Let us say we have some data from a population. It could be the height of the all the people in a city or their income. We can plot a histogram to check the shape of the population distribution. This can take any shape.
Now, let us assume we take many different samples from the same population. From this data ,we will demonstrate two important results 1. The shape of the distribution of sample means is always normal 2. The standard deviation of sample means (standard error) can be approximated by the prescribed formula: \[s^2 / \sqrt{n}\]
We will test our proposition with multiple population distributions. We will assume that the size of our population is 100,000.

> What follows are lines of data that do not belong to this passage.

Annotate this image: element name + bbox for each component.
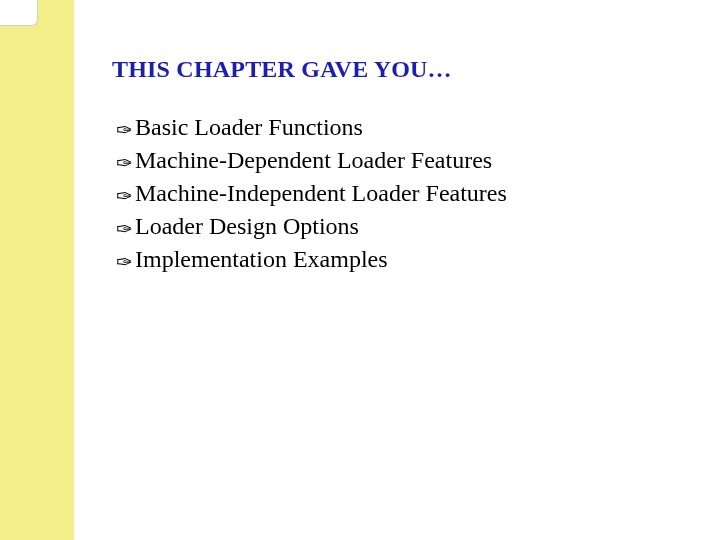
list-item-text: Basic Loader Functions (135, 111, 363, 144)
accent-bar (0, 0, 74, 540)
list-item: ✑ Machine-Dependent Loader Features (116, 144, 690, 177)
bullet-icon: ✑ (116, 117, 133, 145)
slide-title: THIS CHAPTER GAVE YOU… (112, 56, 690, 83)
list-item: ✑ Implementation Examples (116, 243, 690, 276)
slide: THIS CHAPTER GAVE YOU… ✑ Basic Loader Fu… (0, 0, 720, 540)
list-item-text: Implementation Examples (135, 243, 388, 276)
bullet-icon: ✑ (116, 249, 133, 277)
bullet-icon: ✑ (116, 183, 133, 211)
bullet-icon: ✑ (116, 150, 133, 178)
content-area: THIS CHAPTER GAVE YOU… ✑ Basic Loader Fu… (112, 56, 690, 277)
list-item-text: Loader Design Options (135, 210, 359, 243)
corner-tab (0, 0, 38, 26)
list-item-text: Machine-Independent Loader Features (135, 177, 507, 210)
list-item-text: Machine-Dependent Loader Features (135, 144, 492, 177)
list-item: ✑ Machine-Independent Loader Features (116, 177, 690, 210)
list-item: ✑ Basic Loader Functions (116, 111, 690, 144)
list-item: ✑ Loader Design Options (116, 210, 690, 243)
bullet-list: ✑ Basic Loader Functions ✑ Machine-Depen… (112, 111, 690, 277)
bullet-icon: ✑ (116, 216, 133, 244)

#uniformly distributed population with values betwen 40 and 160
pop1 <- runif(100000,40,160)
#normal distribution with mean as 100 and SD as 20
pop2 <- rnorm(100000,mean =100, sd = 20)
#exponentiation distribution with rate = 0.01 (= 1/100)
pop3 <- rexp (100000, 0.01)
We can confirm the shape of our population
par(mfrow = c(1,3))
plot(density(pop1), xlab = "uniform population", main = "")
plot(density(pop2), xlab = "normal population", main = "")
plot(density(pop3), xlab = "exponential population", main = "")
title("Population distributions", line = -2, outer = TRUE)
We will take a 500 samples, each of sample size 60 from each of the three populations. The numbers 500 and 60 are random and feel free to change them.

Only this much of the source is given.